After over 1,000 deaths and the destruction of the southern Philippine city, the government has announced that they will begin a gradual pullout from Marawi.
“We now announce the termination of all combat operations in Marawi,” Defense Secretary Delfin Lorenzana told reporters on the sidelines of a regional security meeting in Clark, a northern Philippine city.
The remaining terrorists, who were no longer holding any hostages, were cornered into one building yesterday before being killed by the military. At least 42 bodies of suspected terrorists were recovered from the final battle site.
Last Tuesday, President Rodrigo Duterte had already declared Marawi “liberated” after Islamic State leaders Omar Maute and Isnilon were killed in a firefight with the military.

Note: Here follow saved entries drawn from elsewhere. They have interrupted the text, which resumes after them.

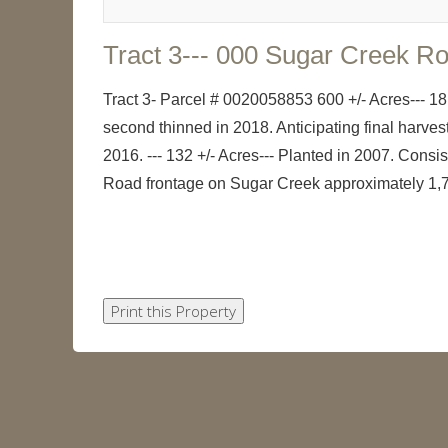
Tract 3--- 000 Sugar Creek R
Tract 3- Parcel # 0020058853 600 +/- Acres--- 18
second thinned in 2018. Anticipating final harve
2016. --- 132 +/- Acres--- Planted in 2007. Cons
Road frontage on Sugar Creek approximately 1,70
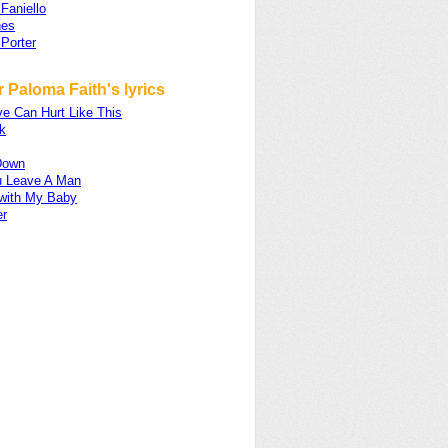
 Faniello
nes
Porter
 Paloma Faith's lyrics
e Can Hurt Like This
k
 Down
 Leave A Man
 with My Baby
er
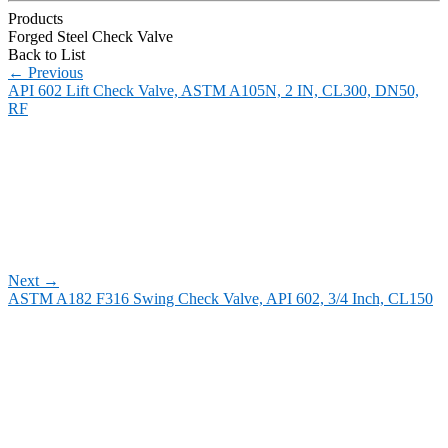
Products
Forged Steel Check Valve
Back to List
←
Previous
API 602 Lift Check Valve, ASTM A105N, 2 IN, CL300, DN50,
RF
Next
→
ASTM A182 F316 Swing Check Valve, API 602, 3/4 Inch, CL150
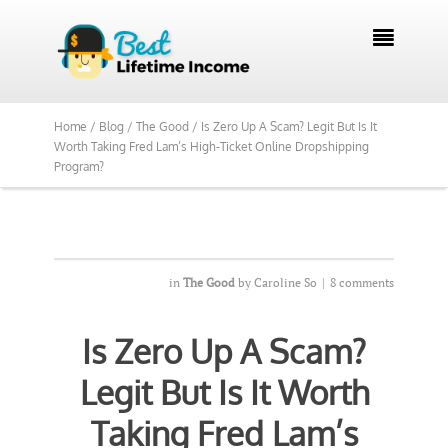

Home /
Blog /
The Good /
Is Zero Up A Scam? Legit But Is It
Worth Taking Fred Lam’s High-Ticket Online Dropshipping
Program?
in
The Good
by
Caroline So
|
8 comments
Is Zero Up A Scam?
Legit But Is It Worth
Taking Fred Lam’s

Lorenzana said there were no more militants, known locally as coming from the Maute group.
“Those are the last group of stragglers of Mautes and they were caught in one building and so there was a firefight so they were finished,” he said
“All terrorists, fighting troops. All hostages have been recovered.”
Hundreds of gunmen who had pledged allegiance to IS rampaged through Marawi, the Islamic capital of the mainly Catholic Philippines, on May 23, then took over parts of the city using civilians as human shields.
President Rodrigo Duterte and security analysts said the militants were trying to establish a Southeast Asian caliphate in Marawi.
U.S. Defense Secretary James Mattis on Monday praised the Philippines for its success in Marawi.
“One of the first things I’m going to do when I get there is commend the Philippine military for liberating Marawi from the terrorists,” Mattis told reporters on board a flight to the Philippines to attend the security meeting in Clark.
“It was a very tough fight as you know in southern Mindanao. And I think the Philippine military sends a very strong message to the terrorists.”
Hapilon and Maute, along with hundreds of other militants, had been able to evade near daily bombing raids, according to the military.
Many of the country’s Muslim minority call Marawi home.
The nation’s biggest Muslim rebel group, the Moro Islamic Liberation Front (MILF), is in talks with the government to end a rebellion that began in the 1970s and has claimed more than 120,00 lives.
The military campaign to evict the militants claimed more than 1,000 lives and displaced over 400,000 residents.
President Rodrigo Duterte said last week that he has ordered the creation of a task force that will deal with the rehabilitation of Marawi with at least a PHP20-billion (US$390 million) budget.